Python Logo

NumbaPro: High-Performance Python with CUDA Acceleration

Python is a high-productivity dynamic programming language that is widely used in science, engineering, and data analytics applications. There are a number of factors influencing the popularity of python, including its clean and expressive syntax and standard data structures, comprehensive “batteries included” standard library, excellent documentation, broad ecosystem of libraries and tools, availability of professional support, and large and open community. Perhaps most important, though, is the high productivity enabled by a dynamically typed, interpreted language like Python. Python is nimble and flexible, making it a great language for quick prototyping, but also for building complete systems.

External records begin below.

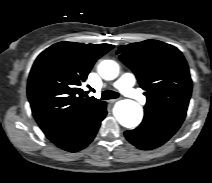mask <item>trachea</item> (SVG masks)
Wrapping results in <instances>:
<instances>
[{"instance_id":"trachea-1","label":"trachea","mask_w":212,"mask_h":183,"mask_svg":"<svg viewBox=\"0 0 212 183\" xmlns=\"http://www.w3.org/2000/svg\"><path fill=\"white\" fill-rule=\"evenodd\" d=\"M119 97V94L117 92L111 91V90H105L101 94L102 100H108V99H116Z\"/></svg>"}]
</instances>
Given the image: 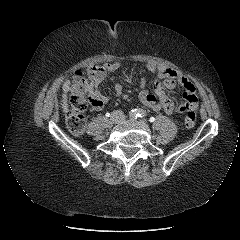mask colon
<instances>
[{"label":"colon","mask_w":240,"mask_h":240,"mask_svg":"<svg viewBox=\"0 0 240 240\" xmlns=\"http://www.w3.org/2000/svg\"><path fill=\"white\" fill-rule=\"evenodd\" d=\"M94 77L91 70L88 73L76 72L69 94V108L66 114V126L68 130L75 136L84 133L86 126L85 112L88 108V100L86 98L87 87ZM196 123V114L194 110H188L185 114L184 124L191 128Z\"/></svg>","instance_id":"5ec220e1"}]
</instances>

But Python’s greatest strength can also be its greatest weakness: its flexibility and typeless, high-level syntax can result in poor performance for data- and computation-intensive programs. For this reason, Python programmers concerned about efficiency often rewrite their innermost loops in C and call the compiled C functions from Python. There are a number of projects aimed at making this optimization easier, such as Cython, but they often require learning a new syntax. Ideally, Python programmers would like to make their existing Python code faster without using another programming language, and, naturally, many would like to use accelerators to get even higher performance from their code.

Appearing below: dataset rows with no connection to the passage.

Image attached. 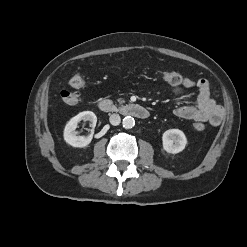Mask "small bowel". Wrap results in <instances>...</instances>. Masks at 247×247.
Instances as JSON below:
<instances>
[{
	"instance_id": "c3829d8e",
	"label": "small bowel",
	"mask_w": 247,
	"mask_h": 247,
	"mask_svg": "<svg viewBox=\"0 0 247 247\" xmlns=\"http://www.w3.org/2000/svg\"><path fill=\"white\" fill-rule=\"evenodd\" d=\"M192 87L198 89L196 104L181 105L174 109V115L182 119L209 122L213 126H218L224 118V109L212 98L206 79L184 78L180 85L173 88V92L178 96H183L185 90Z\"/></svg>"
}]
</instances>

NumbaPro: High Productivity for High-Performance Computing

In this post I’ll introduce you to NumbaPro, a Python compiler from Continuum Analytics that can compile Python code for execution on CUDA-capable GPUs or multicore CPUs. Since Python is not normally a compiled language, you might wonder why you would want a Python compiler. The answer is of course that running native, compiled code is many times faster than running dynamic, interpreted code. NumbaPro works by allowing you to specify type signatures for Python functions, which enables compilation at run time (this is “Just-in-Time”, or JIT compilation). NumbaPro’s ability to dynamically compile code means that you don’t give up the flexibility of Python. This is a huge step toward providing the ideal combination of high productivity programming and high-performance computing.

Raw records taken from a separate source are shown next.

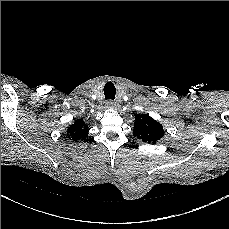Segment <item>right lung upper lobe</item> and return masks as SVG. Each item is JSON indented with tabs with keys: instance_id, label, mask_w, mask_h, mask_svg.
<instances>
[{
	"instance_id": "right-lung-upper-lobe-1",
	"label": "right lung upper lobe",
	"mask_w": 229,
	"mask_h": 229,
	"mask_svg": "<svg viewBox=\"0 0 229 229\" xmlns=\"http://www.w3.org/2000/svg\"><path fill=\"white\" fill-rule=\"evenodd\" d=\"M88 131V125L83 119L75 120L74 124L67 129L68 136L73 141L85 138L88 135Z\"/></svg>"
}]
</instances>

With NumbaPro, it is now possible to write standard Python functions and run them on a CUDA-capable GPU. NumbaPro is designed for array-oriented computing tasks, much like the widely used NumPy library. The data parallelism in array-oriented computing tasks is a natural fit for accelerators like GPUs. NumbaPro understands NumPy array types, and uses them to generate efficient compiled code for execution on GPUs or multicore CPUs. The programming effort required can be as simple as adding a function decorator to instruct NumbaPro to compile for the GPU. For example, the @vectorize decorator in the following code generates a compiled, vectorized version of the scalar function Add at run time so that it can be used to process arrays of data in parallel on the GPU.

import numpy as np
from numbapro import vectorize

@vectorize(['float32(float32, float32)'], target='gpu')
def Add(a, b):
  return a + b

# Initialize arrays
A = np.ones(N, dtype=np.float32)
B = np.ones(A.shape, dtype=A.dtype)
C = np.empty_like(A, dtype=A.dtype)

# Add arrays on GPU
C = Add(A, B)

To compile and run the same function on the CPU, we simply change the target to ‘cpu’, which yields performance at the level of compiled, vectorized C code on the CPU. This flexibility helps you produce more reusable code, and lets you develop on machines without GPUs.

GPU-Accelerated Libraries for Python

One of the strengths of the CUDA parallel computing platform is its breadth of available GPU-accelerated libraries. NumbaPro provides a Python interface to the CUDA cuBLAS (dense linear algebra), cuFFT (Fast Fourier Transform), and cuRAND (random number generation) libraries. Many applications will be able to get significant speedup just from using these libraries, without writing any GPU-specific code. For example the following code generates a million uniformly distributed random numbers on the GPU using the “XORWOW” pseudorandom number generator.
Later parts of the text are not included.